What links well-known, but divergent authors, Paolo Coelho and John Updike together? They both write novels about human spirituality, including spirituality that is experienced or empowered through sexual congress, and they do it very badly. Their erotic writing is so atrocious, according to Literary Review, which included the offensive excerpts on its web-published announcement, the authors were presented with “Bad Sex in Fiction” awards in November, 2008, Updike with a Lifetime Achievement Award for having garnered the prize four previous times.

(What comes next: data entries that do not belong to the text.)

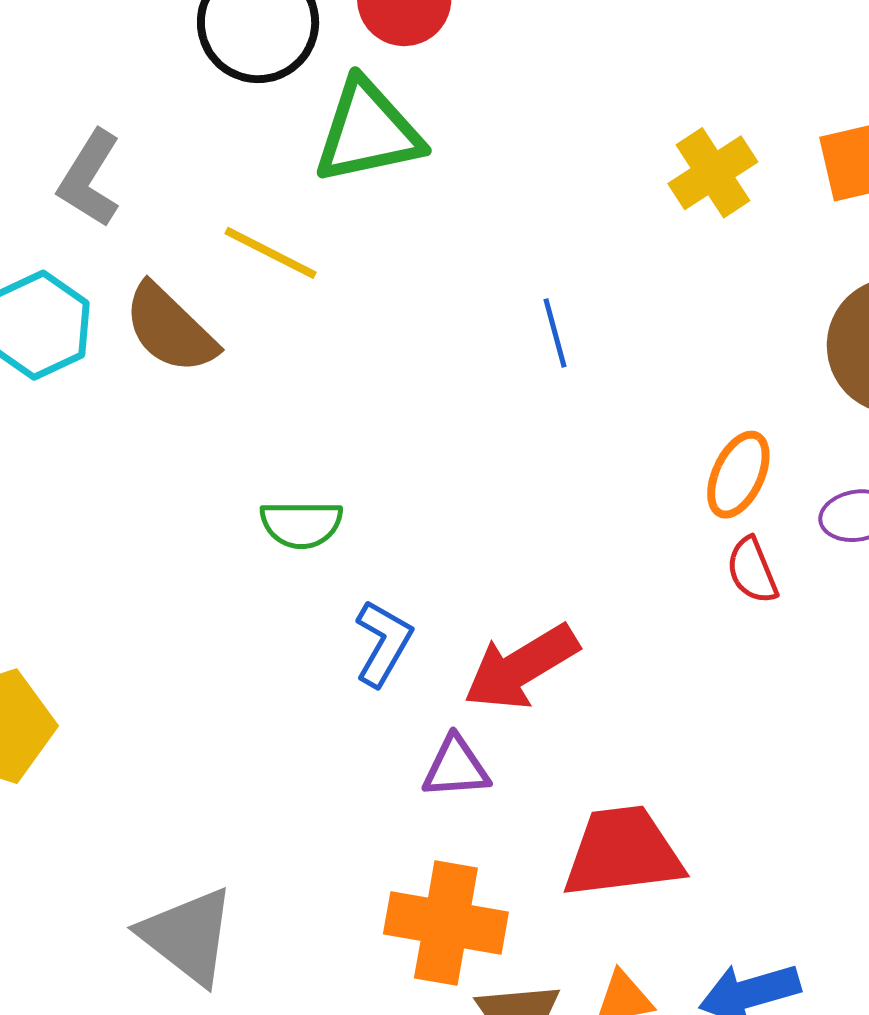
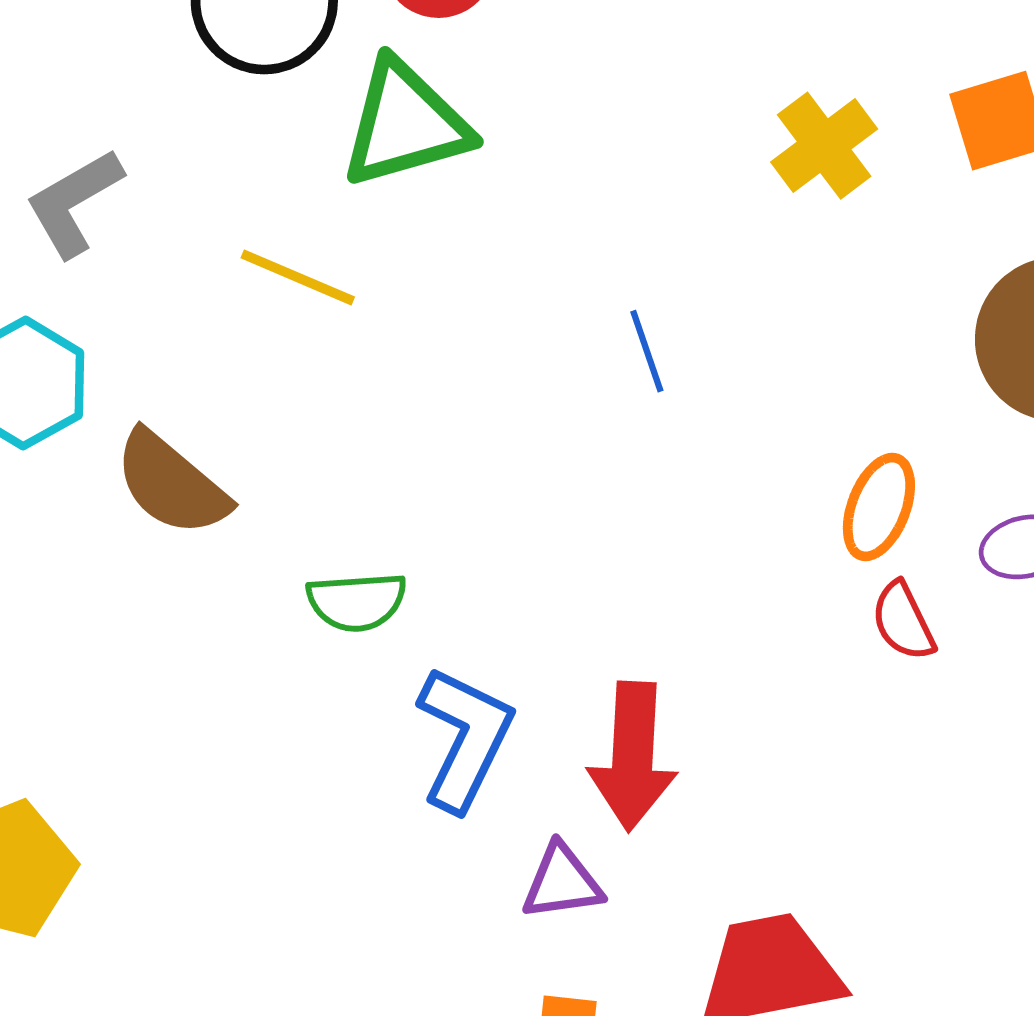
gray L-shape: (90, 179) -> (74, 203), turned 32
brown semicircle: (170, 329) -> (171, 484), moved
blue L-shape: (383, 643) -> (465, 738), size x1.4
red arrow: (521, 667) -> (633, 756), turned -52

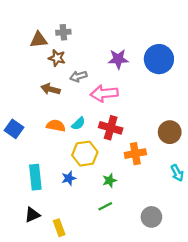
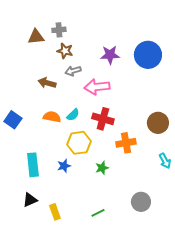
brown star: (57, 58) -> (65, 51), moved
green line: (105, 206) -> (98, 213), moved

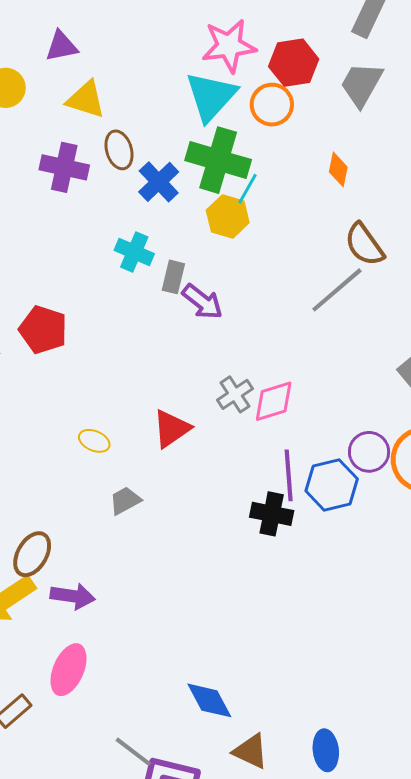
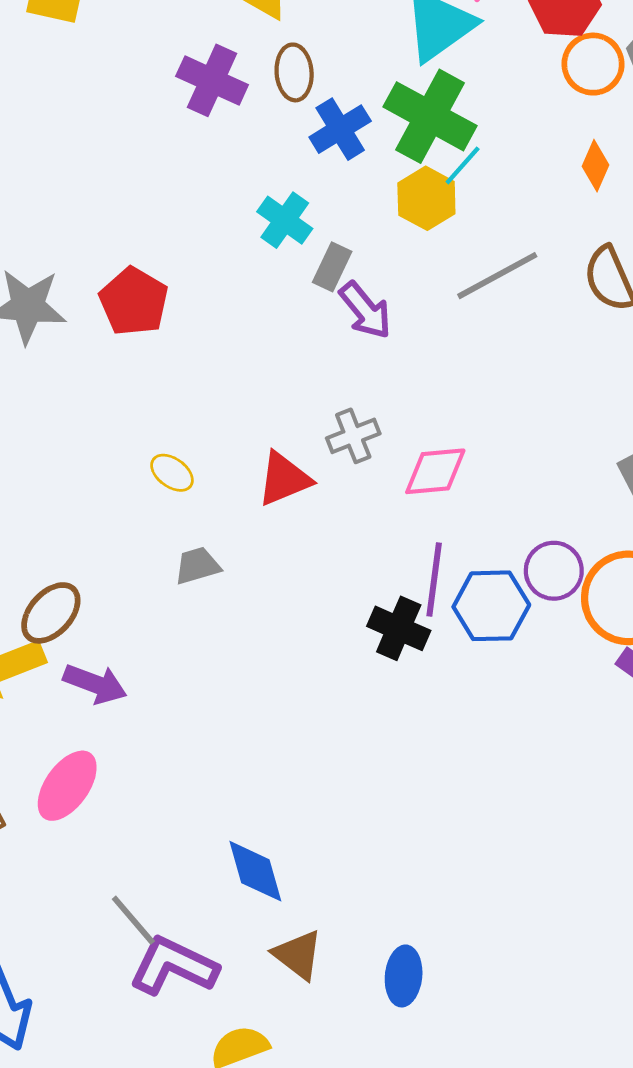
orange circle: (272, 105) -> (593, 64), moved
gray line: (337, 290) -> (497, 276), moved
gray cross: (235, 394) -> (353, 436), moved

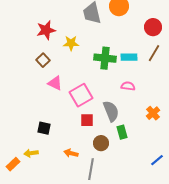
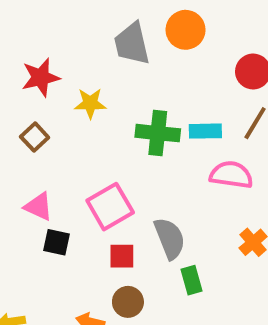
pink triangle: (55, 83) -> (39, 207), moved
pink semicircle: (128, 86) -> (231, 175), moved, size x1.5
black square: (44, 128) -> (56, 242), moved
brown circle: (101, 143) -> (128, 302), moved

It isn’t just Coelho and Updike. While theologians might relish St. Teresa de Ávila’s rhapsodies about encounters with Christ in the garden, especially for linking mysticism and devotion with orgasmic rapture, readers of erotic fiction are less impressed. Essayist, Gwen (names withheld at request) ascribes less inspirational motives to the poor mystics who, “in order to make their orgasms acceptable, reinterpret them as religious experiences, but it really rings "sex bad" bells."

Sex Bad = Bad Sex Writing

Sexuality has long been linked to transcendence. If Walt Whitman or an antediluvian tradition of Hindu and Tibetan Buddhist Temple Sculptures, or Greco-Roman mystery school mosaics won't sufficiently convince, scores, if not hundreds, of books about it may be found with a quick internet search starting with the word "Tantra." The question isn't whether it is a valid form of spiritual experience, but why it is turned into such eyewatering fiction by writers who should know better.

Of Coelho, Nathan, another essayist, says, "I suspect that point might be that the author is desperately trying to impart to the reader how wonderful and pure the love of the two or more characters involved is, illustrating that it transcends such petty things as any simple, carnal pleasure to which the reader might themselves relate."

Gwen elaborates, "The biggest problem with this is that it isn't a sex scene. It's an avoidance-of-sex scene. My "ew ew ew!" reflex, at least, comes from the fact that it sounds, not like someone who wants to do this, but like someone who really, really doesn't! Not to put too fine a point on it, this (Coelho's) scene reads like a victim of violation dissociating. The direct statements say it's wonderful and all, but the sensory descriptions are of dire avoidance."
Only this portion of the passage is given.